Saturday was a day dedicated to the celebration of PI. Not blueberry, sweet potato, or key lime pie – we’re writing about the mathematical constant whose value (3.14159…) corresponds to the date  March 14.

Constants in math are important, interesting, and useful numerical relationships that do not change – they’re constant.  PI is probably the most important constant; something called the golden ratio (1.618 in its shortened form.) would probably be next in significance.

The PI expression measures the relationship between the circumference of a circle and its diameter.  Every circle, regardless of its size, conforms to this number.  The uses, or applications, of PI include simple and complex measurements of circles in architecture, trigonometric functions, physics.

NASA astronomers use PI to calculate the circular trajectory (path) of spacecraft and asteroids.  Farmers use PI to calculate the storage capacity of grain silos, the towering cylinders used to store wheat.  Soft drinks manufacturers use it to sell you cans of soda.      

If New York city had a viable public education system, PI would likely be taught in, or known by students in middle school.  Sadly, we do not have such a system.  Instead, we have the corporate-friendly, child destructive trend towards high stakes testing, test prep, and rote learning.

This approach has eliminated any chance that our students can learn to love, appreciate, or even understand the role of math in their everyday lives. It’s part of the reason why less than one half of the Brown and Black public school student majority are proficient in math.

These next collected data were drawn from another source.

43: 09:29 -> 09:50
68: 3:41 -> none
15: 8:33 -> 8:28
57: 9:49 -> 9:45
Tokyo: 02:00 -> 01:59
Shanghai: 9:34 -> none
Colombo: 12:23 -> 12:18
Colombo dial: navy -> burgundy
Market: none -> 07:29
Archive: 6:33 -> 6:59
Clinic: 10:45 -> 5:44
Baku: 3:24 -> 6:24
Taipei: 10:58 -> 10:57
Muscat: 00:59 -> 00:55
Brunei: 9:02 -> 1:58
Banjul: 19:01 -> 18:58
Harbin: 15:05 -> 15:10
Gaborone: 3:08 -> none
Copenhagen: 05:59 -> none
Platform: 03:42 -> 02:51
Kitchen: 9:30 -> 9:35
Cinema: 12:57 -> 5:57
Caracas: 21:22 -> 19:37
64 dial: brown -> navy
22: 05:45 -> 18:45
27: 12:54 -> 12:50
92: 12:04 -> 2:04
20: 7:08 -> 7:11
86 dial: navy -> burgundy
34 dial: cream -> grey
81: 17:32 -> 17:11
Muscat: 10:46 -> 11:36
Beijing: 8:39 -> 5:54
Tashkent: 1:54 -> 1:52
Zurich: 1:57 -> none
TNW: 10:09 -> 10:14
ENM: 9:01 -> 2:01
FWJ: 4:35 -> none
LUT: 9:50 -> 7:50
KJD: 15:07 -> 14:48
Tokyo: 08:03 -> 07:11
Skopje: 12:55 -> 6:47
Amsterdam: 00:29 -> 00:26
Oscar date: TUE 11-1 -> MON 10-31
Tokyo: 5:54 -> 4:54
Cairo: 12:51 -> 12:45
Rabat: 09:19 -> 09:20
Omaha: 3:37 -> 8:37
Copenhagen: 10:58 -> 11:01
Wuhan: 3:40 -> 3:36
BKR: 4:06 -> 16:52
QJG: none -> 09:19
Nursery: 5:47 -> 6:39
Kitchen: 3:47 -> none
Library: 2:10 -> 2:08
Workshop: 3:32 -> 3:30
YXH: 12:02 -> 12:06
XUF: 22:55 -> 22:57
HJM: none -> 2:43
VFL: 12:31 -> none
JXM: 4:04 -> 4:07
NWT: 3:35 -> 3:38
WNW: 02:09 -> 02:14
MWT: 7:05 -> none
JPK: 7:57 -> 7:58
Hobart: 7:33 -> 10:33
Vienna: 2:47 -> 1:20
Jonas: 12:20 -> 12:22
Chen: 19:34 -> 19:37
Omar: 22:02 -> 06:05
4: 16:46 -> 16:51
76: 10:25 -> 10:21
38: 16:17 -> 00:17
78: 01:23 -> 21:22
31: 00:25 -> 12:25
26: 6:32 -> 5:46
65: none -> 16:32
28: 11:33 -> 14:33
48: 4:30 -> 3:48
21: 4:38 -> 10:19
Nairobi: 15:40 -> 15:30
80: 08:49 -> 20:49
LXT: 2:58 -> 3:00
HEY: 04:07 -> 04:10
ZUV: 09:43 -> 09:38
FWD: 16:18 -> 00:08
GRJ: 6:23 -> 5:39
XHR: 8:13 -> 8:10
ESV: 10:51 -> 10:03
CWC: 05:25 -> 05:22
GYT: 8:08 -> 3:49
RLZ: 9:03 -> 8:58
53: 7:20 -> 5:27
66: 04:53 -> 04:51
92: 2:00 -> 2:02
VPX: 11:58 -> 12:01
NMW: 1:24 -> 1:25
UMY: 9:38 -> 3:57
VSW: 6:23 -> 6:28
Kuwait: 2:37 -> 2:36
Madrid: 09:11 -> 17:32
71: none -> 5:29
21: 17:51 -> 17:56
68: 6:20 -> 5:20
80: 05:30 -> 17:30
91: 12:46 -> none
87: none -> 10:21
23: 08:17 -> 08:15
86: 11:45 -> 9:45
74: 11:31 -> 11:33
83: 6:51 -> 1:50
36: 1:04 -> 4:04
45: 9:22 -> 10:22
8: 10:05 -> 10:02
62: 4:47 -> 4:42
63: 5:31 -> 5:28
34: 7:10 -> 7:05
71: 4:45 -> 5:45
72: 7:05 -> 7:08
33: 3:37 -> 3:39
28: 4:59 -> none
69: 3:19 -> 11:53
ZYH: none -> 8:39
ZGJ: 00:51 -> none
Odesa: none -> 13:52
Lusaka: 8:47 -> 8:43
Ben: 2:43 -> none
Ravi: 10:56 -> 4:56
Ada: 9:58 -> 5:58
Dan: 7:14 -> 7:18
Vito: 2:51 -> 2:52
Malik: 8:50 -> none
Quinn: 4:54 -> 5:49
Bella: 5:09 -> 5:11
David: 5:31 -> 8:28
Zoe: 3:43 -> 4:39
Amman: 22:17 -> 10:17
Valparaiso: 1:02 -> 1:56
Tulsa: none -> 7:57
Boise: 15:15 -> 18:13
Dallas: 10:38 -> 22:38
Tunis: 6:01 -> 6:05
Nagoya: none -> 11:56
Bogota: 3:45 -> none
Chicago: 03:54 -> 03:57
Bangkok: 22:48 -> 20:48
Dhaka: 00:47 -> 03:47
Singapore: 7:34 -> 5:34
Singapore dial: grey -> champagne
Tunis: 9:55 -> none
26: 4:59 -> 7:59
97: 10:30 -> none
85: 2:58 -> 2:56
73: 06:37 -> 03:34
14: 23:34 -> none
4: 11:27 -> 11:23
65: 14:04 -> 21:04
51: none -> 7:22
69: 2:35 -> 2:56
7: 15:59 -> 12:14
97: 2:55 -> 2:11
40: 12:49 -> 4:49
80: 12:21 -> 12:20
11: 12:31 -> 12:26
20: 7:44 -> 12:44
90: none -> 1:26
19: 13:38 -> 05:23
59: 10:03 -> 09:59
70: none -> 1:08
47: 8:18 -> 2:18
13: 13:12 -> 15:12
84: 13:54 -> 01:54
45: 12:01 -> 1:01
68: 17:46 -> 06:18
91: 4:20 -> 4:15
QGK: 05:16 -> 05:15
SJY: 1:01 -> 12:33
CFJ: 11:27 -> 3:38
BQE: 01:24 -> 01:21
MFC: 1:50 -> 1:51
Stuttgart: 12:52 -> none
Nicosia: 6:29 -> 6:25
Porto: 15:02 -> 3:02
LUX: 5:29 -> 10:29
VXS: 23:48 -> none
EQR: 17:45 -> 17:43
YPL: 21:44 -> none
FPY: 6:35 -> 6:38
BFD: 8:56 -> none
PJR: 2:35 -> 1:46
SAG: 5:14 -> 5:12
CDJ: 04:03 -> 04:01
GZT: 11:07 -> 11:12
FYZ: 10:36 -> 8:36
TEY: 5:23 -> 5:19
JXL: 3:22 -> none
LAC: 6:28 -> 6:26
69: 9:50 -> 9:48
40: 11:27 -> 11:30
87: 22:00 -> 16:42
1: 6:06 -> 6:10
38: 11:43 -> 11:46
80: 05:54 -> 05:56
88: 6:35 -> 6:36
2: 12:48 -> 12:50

This week, every middle schooler should be engaged in the measurement, calculation, and comparison of the circles and cylinders they experience daily.  From their water bottles, soda cans, and oatmeal boxes to their wall clocks and expertly-formed burritos – you make and record measurements (data).  Then you think.  How does the height of a can relate to its volume?  How does the diameter of a circle relate to its area?  How much soil would I need to make a circular garden in the school yard?  Once our children start thinking, it’ll be hard to stop them – or the progress of society at large.

Anyone can calculate or approximate the PI relationships,working with any circle.  First measure the circle’s diameter with string, rope, or a shoelace..  Next, place the string against a ruler (assuming the school provides rulers, not guaranteed). Then multiply by PI to get the circumference.   Or you can measure around a circle’s edge, then divide that number by PI to calculate the circle’s diameter. How can something so simple be missed by the genius class “experts” that run the schools?

As with many things ancient and significant, the source of the calculations of PI are disputed.  Was it the Egyptians or the Babylonians? According to current scholarship, (infected as it is with an anti-African bias,)  written references to PI date to 1900 B.C.   At the same time, the Great pyramid of Khufu (whom the euro-greeks called Cheops) had dimensions (1760/280 biblical cubits) that by some coincidence duplicated the PI relationship.  That structure was built around 2500 B.C.  Surely the uniform height and diameters of the stone columns in the many Nubian/Egyptian temples suggest an mastery of the PI concept.

Maybe next year we’ll have a PI day celebration that is unauthorized and out of the control of the education bureaucrats. Maybe that’s the only way it will happen.